■ Instructions for the task:
Please report how many lines in the data below contain "Screenshot". Nothing besides the number should be written.

■ Records shown:
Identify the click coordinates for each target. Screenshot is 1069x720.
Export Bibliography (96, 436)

==

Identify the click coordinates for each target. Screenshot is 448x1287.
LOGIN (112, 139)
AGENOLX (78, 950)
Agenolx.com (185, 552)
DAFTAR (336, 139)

==

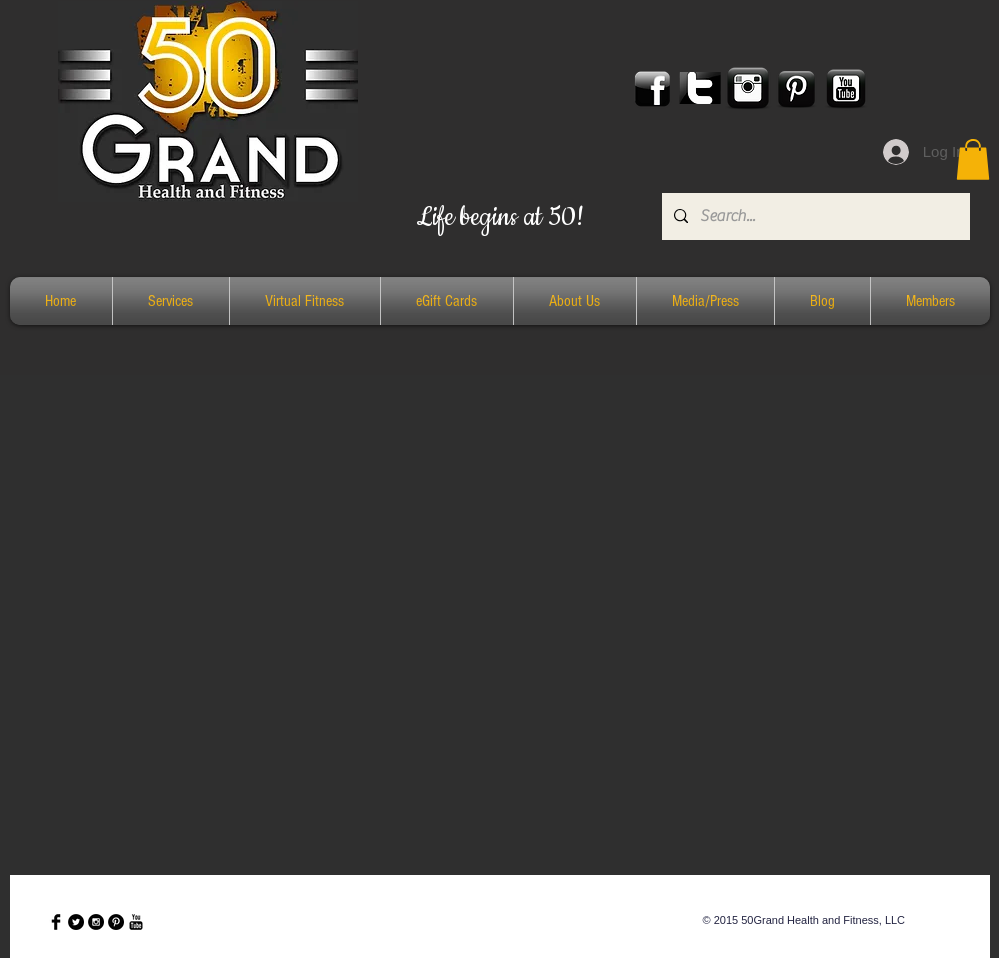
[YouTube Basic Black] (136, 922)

■ Solution for this exercise:
2